WORK REQUEST: Task for the records below: repeat the line containing "Mask <item>colon</item>. Return" and every line after it, exactly and with nothing else, but leave out the pictures.

START PROVIDED ENTRIES

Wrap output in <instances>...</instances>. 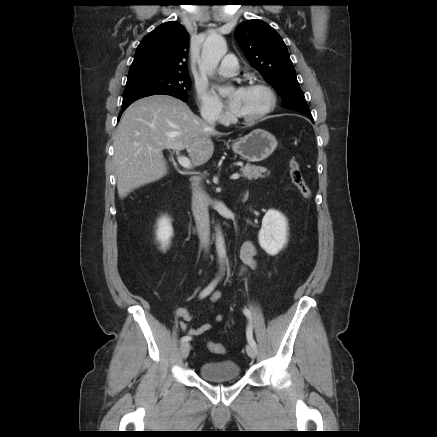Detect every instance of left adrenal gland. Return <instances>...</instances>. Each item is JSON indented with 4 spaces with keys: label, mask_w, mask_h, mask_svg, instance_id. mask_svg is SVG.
Listing matches in <instances>:
<instances>
[{
    "label": "left adrenal gland",
    "mask_w": 437,
    "mask_h": 437,
    "mask_svg": "<svg viewBox=\"0 0 437 437\" xmlns=\"http://www.w3.org/2000/svg\"><path fill=\"white\" fill-rule=\"evenodd\" d=\"M247 196H248V194L246 193V195L244 196V200H246V199H247Z\"/></svg>",
    "instance_id": "left-adrenal-gland-1"
}]
</instances>
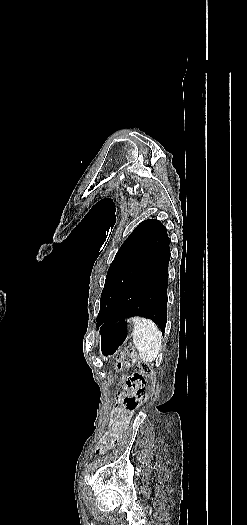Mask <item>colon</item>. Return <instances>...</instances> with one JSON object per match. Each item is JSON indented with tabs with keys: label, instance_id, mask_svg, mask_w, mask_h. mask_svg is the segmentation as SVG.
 Returning a JSON list of instances; mask_svg holds the SVG:
<instances>
[{
	"label": "colon",
	"instance_id": "obj_1",
	"mask_svg": "<svg viewBox=\"0 0 247 525\" xmlns=\"http://www.w3.org/2000/svg\"><path fill=\"white\" fill-rule=\"evenodd\" d=\"M137 368V372L127 379V386L135 389L133 394H126L123 406L129 412L136 411L148 396V387L152 380L153 365L142 360L131 346L124 348L117 356L113 369L121 373L129 366Z\"/></svg>",
	"mask_w": 247,
	"mask_h": 525
}]
</instances>
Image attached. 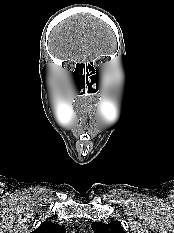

END PROVIDED ENTRIES

TASK RESULT:
Mask <item>colon</item>. Return <instances>...</instances> with one JSON object per match. Each item is JSON indented with tabs with keys: label, instance_id, mask_svg, mask_w, mask_h. mask_svg is the segmentation as SVG.
 Returning a JSON list of instances; mask_svg holds the SVG:
<instances>
[{
	"label": "colon",
	"instance_id": "obj_1",
	"mask_svg": "<svg viewBox=\"0 0 247 525\" xmlns=\"http://www.w3.org/2000/svg\"><path fill=\"white\" fill-rule=\"evenodd\" d=\"M137 368V372L127 379V386L135 389L133 394H126L123 406L129 412L136 411L148 396V387L152 380L153 365L142 360L131 346L124 348L117 356L113 369L121 373L129 366Z\"/></svg>",
	"mask_w": 247,
	"mask_h": 525
}]
</instances>
Image attached. 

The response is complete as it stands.